The Global Corps Program

March, 2011.
I can barely forget this month. It has become one of my most cherished times spent in expanding my comfort zones. And I have come to incessantly grow within myself. And I am loving it a helluva lot. The first thing which attracted me to attend this program is its entire structure; the entire ideology on which it is built. I fell in love with the concepts of social business and social entrepreneurship. I always wanted to be full of knowledge pertaining to social entrepreneurship, as also grasping the over-all nitty-gritty of this trend. I came to love the exposure it gives. I saw it as an excellent platform wherein I can put in practice, the things I have learnt at the Law School. I also loved the fact that I would be getting to meet people from the total opposite of the Hemisphere - not only the Earth's but also the Mind's. I now realise that it was indeed worth all the efforts..!
The first day, I walked into the Deshpande Centre and I see a whole bunch of students from the Northeastern University sitting in a file, busy pressing hard on their laptops. They seemed unabashedly oblivious of the world around them, drowned into the worlds their laptops showed them. I introduced myself to Ms. Denise, assuming she was one of the students, but later complimented her on her deceptive looks...:) The day did not go as it had ought to go, since few Indian peers turned up. 
The real program started off the next day and I felt grateful I was a part of it. The ice-breaker broke the ice with great alacrity. My interactions with the American peers was getting a slow take-off. It felt good to be away from the Law School to attend such a cozy program. 
Some days later, we were divided into groups, with which we had to work for the rest of the program. We first chose child marriage to be our issue but later changed it to the use of organic farming methods as this led to healthier aquatic life, though indirectly. Today was the first day on which all of us went together to Gamanagatti for the field research and I learnt a lot of lessons.

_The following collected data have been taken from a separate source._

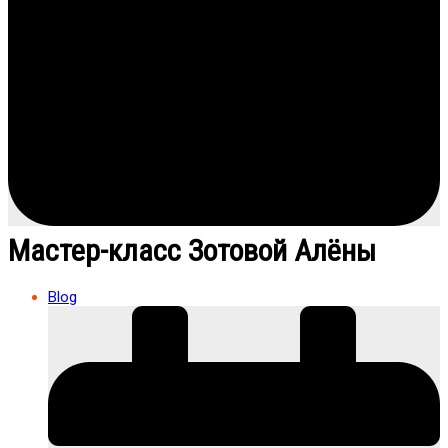
Мастер-класс Зотовой Алёны
Blog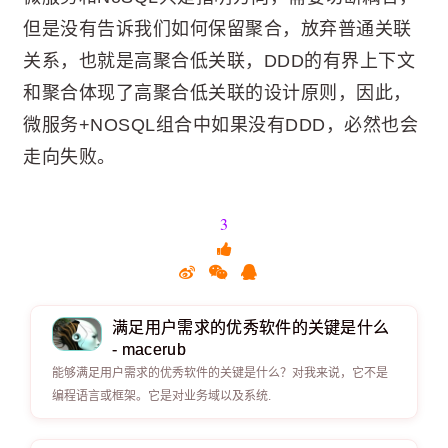
但是没有告诉我们如何保留聚合，放弃普通关联
关系，也就是高聚合低关联，DDD的有界上下文
和聚合体现了高聚合低关联的设计原则，因此，
微服务+NOSQL组合中如果没有DDD，必然也会
走向失败。
3
满足用户需求的优秀软件的关键是什么
- macerub
能够满足用户需求的优秀软件的关键是什么？对我来说，它不是
编程语言或框架。它是对业务域以及系统.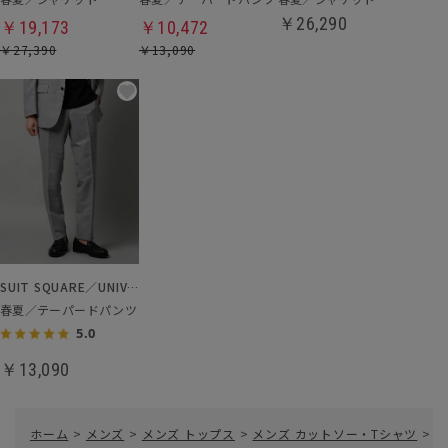
￥26,290
￥19,173
￥10,472
￥27,390
￥13,090
SUIT SQUARE／UNIVERSAL LANGUAGE
春夏／テーパードパンツ
5.0
￥13,090
ホーム
>
メンズ
>
メンズ トップス
>
メンズ カットソー・Tシャツ
>
T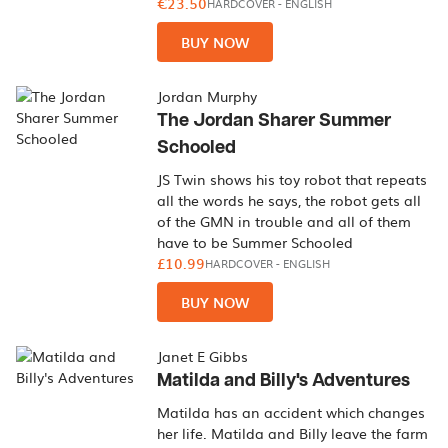
€23.50
HARDCOVER
-
ENGLISH
BUY NOW
Jordan Murphy
The Jordan Sharer Summer
Schooled
JS Twin shows his toy robot that repeats
all the words he says, the robot gets all
of the GMN in trouble and all of them
have to be Summer Schooled
£10.99
HARDCOVER
-
ENGLISH
BUY NOW
Janet E Gibbs
Matilda and Billy's Adventures
Matilda has an accident which changes
her life. Matilda and Billy leave the farm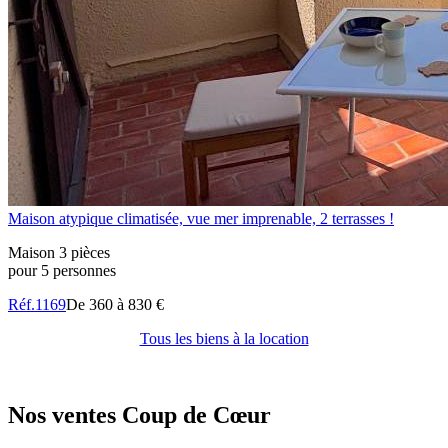
Maison atypique climatisée, vue mer imprenable, 2 terrasses !
Maison 3 pièces
pour 5 personnes
Réf.1169
De 360 à 830 €
Tous les biens à la location
Nos ventes
Coup de Cœur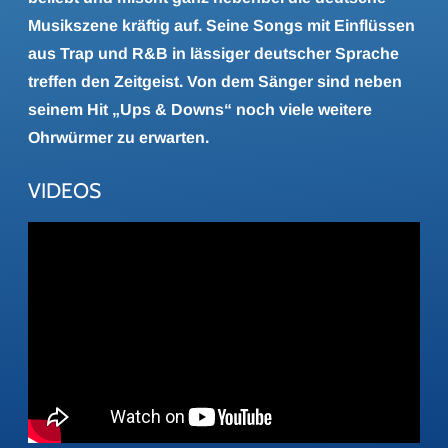
Musikszene kräftig auf. Seine Songs mit Einflüssen
aus Trap und R&B in lässiger deutscher Sprache
treffen den Zeitgeist. Von dem Sänger sind neben
seinem Hit „Ups & Downs“ noch viele weitere
Ohrwürmer zu erwarten.
VIDEOS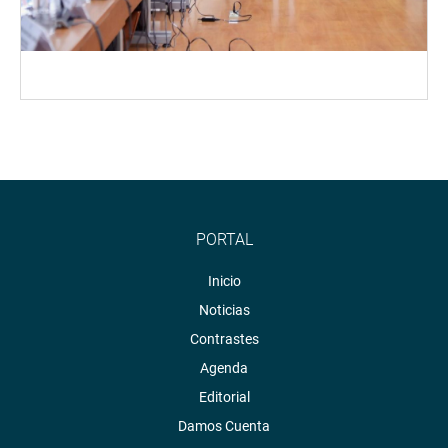
PORTAL
Inicio
Noticias
Contrastes
Agenda
Editorial
Damos Cuenta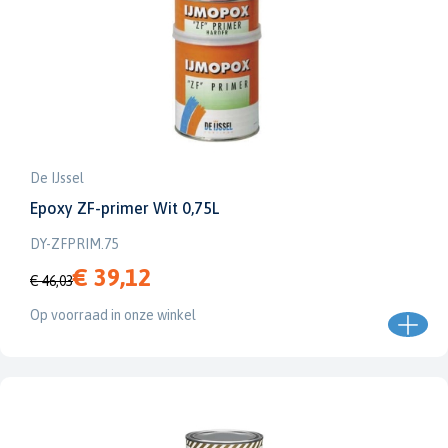
De IJssel
Epoxy ZF-primer Wit 0,75L
DY-ZFPRIM.75
€ 39,12
€ 46,03
Op voorraad in onze winkel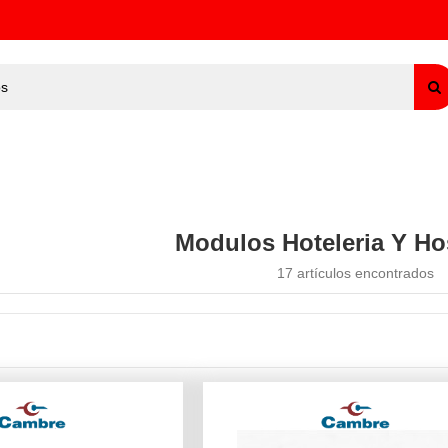
Modulos Hoteleria Y Ho
17 artículos encontrados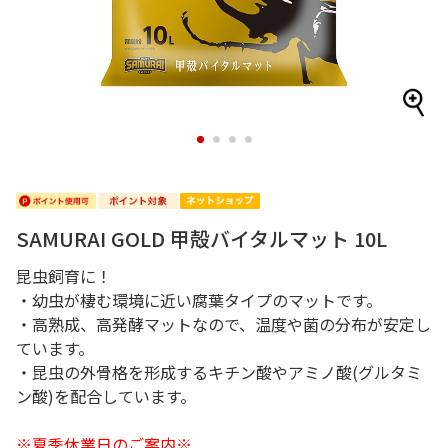
1
2
3
4
SAMURAI GOLD 甲殻バイタルマット 10L
昆虫飼育に！
・幼虫が棲む環境に近い腐葉タイプのマットです。
・高熟成、高発酵マットなので、温度や菌の分布が安定し
ています。
・昆虫の外骨格を形成するキチン酸やアミノ酸(グルタミ
ン酸)を配合しています。
※夏季休業日のご案内※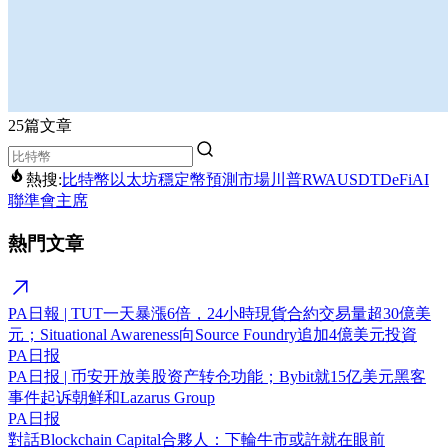
25篇文章
熱搜:
比特幣
以太坊
穩定幣
預測市場
川普
RWA
USDT
DeFi
AI
聯準會主席
熱門文章
PA日報 | TUT一天暴漲6倍，24小時現貨合約交易量超30億美
元；Situational Awareness向Source Foundry追加4億美元投資
PA日报
PA日报 | 币安开放美股资产转仓功能；Bybit就15亿美元黑客
事件起诉朝鲜和Lazarus Group
PA日报
對話Blockchain Capital合夥人：下輪牛市或許就在眼前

The first lesson I learnt was that of discipline as regards to time management. Secondly, I discovered the sheer lack of awareness, complacency and obliviousness inherent in an average Indian farmer. His life seems to me a paradox [All our lives are paradoxes of some sorts.:)]. For example, today, when we interviewed a farmer about various farming techniques, he quipped with answers which highlighted the fact that though he knows what is good and what is bad, he is forced - by the forces of poverty and destitution - to choose the bad, because it seems to him to be economical. What an oxymoron India is living in..!! 
This simple observation stares at us shamelessly yelling at us that our proud announcements of advancements and developments are mere illusions and delusions. Real India is still lingering around the littered fields of lack of awareness. An average Indian farmer, seems to be living under a vicious net which society throws upon him, and in which he thinks he 'ought' to get caught and suffer, because it seems inevitable to him. A very simple analogy to this is, the farmer we interviewed today, uses a particular brand of chemical fertilizer - without knowing its relative effectiveness and/or efficiency - just because most of the farmers in the village use it. 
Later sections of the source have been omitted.